Uma pesquisa realizada ano passado pelo Instituto de Psiquiatria do Hospital das Clínicas da Faculdade de Medicina da USP demonstrou que as mulheres foram as mais afetadas pela realidade pandêmica que vivemos. E, ao contrário do que nos fazem acreditar, ter emprego, casa para morar e uma família saudável não é criptonita. Também somos susceptíveis ao cansaço, ao esgotamento e ao estresse. Das 3 mil entrevistadas neste estudo, 70,1% tinham formação universitária e 46% estavam empregadas e, ainda assim, ao contrário do que nos fazem acreditar ter direito, elas estavam exaustas.
Passou da hora de reconhecer que cada vez que elogiamos uma mulher “forte, guerreira, batalhadora, incansável” devemos devotar a ela também uma grande parcela de empatia e compaixão. Por mais que ela tenha aprendido a sorrir enquanto busca fôlego, creia, não está fácil.

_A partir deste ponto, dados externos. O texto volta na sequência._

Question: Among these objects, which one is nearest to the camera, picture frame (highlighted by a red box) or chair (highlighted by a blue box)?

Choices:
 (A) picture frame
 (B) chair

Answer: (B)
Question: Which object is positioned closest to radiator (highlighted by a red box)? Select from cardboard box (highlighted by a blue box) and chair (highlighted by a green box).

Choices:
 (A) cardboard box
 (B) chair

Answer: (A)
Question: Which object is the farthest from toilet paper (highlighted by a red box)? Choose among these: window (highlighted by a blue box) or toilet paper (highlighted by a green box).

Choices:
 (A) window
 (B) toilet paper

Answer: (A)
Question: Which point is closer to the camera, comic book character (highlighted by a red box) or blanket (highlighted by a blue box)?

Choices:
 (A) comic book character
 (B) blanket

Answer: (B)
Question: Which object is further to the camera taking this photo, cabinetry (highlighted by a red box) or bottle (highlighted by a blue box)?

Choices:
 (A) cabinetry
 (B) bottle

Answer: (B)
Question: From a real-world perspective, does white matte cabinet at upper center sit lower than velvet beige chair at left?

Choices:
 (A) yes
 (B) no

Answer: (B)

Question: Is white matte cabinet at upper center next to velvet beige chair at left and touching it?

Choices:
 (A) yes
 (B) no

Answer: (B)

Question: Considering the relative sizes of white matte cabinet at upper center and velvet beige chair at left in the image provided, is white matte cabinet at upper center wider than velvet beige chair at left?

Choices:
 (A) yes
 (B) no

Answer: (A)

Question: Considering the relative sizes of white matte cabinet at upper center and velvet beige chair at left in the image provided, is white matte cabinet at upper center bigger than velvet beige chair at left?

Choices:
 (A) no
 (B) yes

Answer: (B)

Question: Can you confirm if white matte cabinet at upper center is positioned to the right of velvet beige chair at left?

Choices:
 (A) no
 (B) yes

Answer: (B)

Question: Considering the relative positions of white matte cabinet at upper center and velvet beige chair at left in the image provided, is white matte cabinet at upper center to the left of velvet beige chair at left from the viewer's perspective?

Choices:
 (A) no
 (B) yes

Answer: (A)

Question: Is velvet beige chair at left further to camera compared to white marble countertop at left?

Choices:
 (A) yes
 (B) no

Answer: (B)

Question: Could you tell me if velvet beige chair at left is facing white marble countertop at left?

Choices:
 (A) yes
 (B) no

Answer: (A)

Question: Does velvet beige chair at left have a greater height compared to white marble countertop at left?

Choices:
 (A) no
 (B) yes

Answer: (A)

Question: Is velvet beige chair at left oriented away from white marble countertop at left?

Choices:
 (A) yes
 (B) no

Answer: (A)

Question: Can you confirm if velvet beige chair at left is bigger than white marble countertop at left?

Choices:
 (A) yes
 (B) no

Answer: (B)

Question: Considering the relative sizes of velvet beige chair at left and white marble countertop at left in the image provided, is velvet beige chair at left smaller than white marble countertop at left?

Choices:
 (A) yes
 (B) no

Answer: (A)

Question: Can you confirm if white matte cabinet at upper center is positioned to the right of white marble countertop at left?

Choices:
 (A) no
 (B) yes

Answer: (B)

E por isso mesmo, por essa compaixão que deve nos unir, compartilho dois conselhos que recebi essa semana de uma profissional que já vem salvando minha vida há algum tempo: “Sempre que você tentar aproveitar o momento que a água ferve para guardar os sapatos espalhados pela casa, adiantar o almoço, costurar a barra da camisa e molhar as plantas, no lugar de perguntar‘Eu consigo?’, passe a se perguntar‘Eu preciso?’”.
Preciso mesmo fazer tudo isso ao mesmo tempo? Vou usar essa camisa agora ou posso arrumar essa barra depois? E se eu trocar esse prato complicado por uma salada simples na hora do almoço? E se eu aproveitar para dar uma olhada pela janela?
A urgência não deve ser nosso estado permanente de vida. Por mais que seja difícil admitir, nem tudo é urgente. E muita gente já descobriu isso! Sabe aquela pessoa gente boa que te responde a mensagem que você enviou tarde da noite, mas só no outro dia de manhã, depois de ter tomado o café da manhã? Ela já sabe!
Ou seu colega de trabalho com quem você sabe que pode contar, que é parceiro e prestativo, mas que não vai te dar retorno do e-mail no domingo porque é dia de dormir até mais tarde, passear de bicicleta e almoçar com a mãe. E na segunda, como o assunto não era urgente mesmo, ele vai te dar retorno e te ajudar, e vai dar tempo de resolver porque, de fato, não era coisa pra domingo. Ele também já aprendeu.
Talvez por isso eles estejam dormindo melhor, não se engasgando com a comida, porque até para mastigar a gente está usando a velocidade dois, não demorando o dobro do tempo tentando realizar uma tarefa que não é a nossa porque talvez, sim, eu disse talvez, o outro demore pra te entregar o material pronto.
Convido você a fazer como eu e criar o selo mental do “É urgente mesmo?” e dar aquela carimbada marota em cada demanda que chega com ares de “pra ontem” e que, se você olhar bem, nem para depois de amanhã é de verdade. Quem sabe assim a gente se surpreenda a encontrar um dos nossos braços— não os oito, apenas dois como devemos ter— vazio. E com ele lembrar que também nós merecemos um carinho.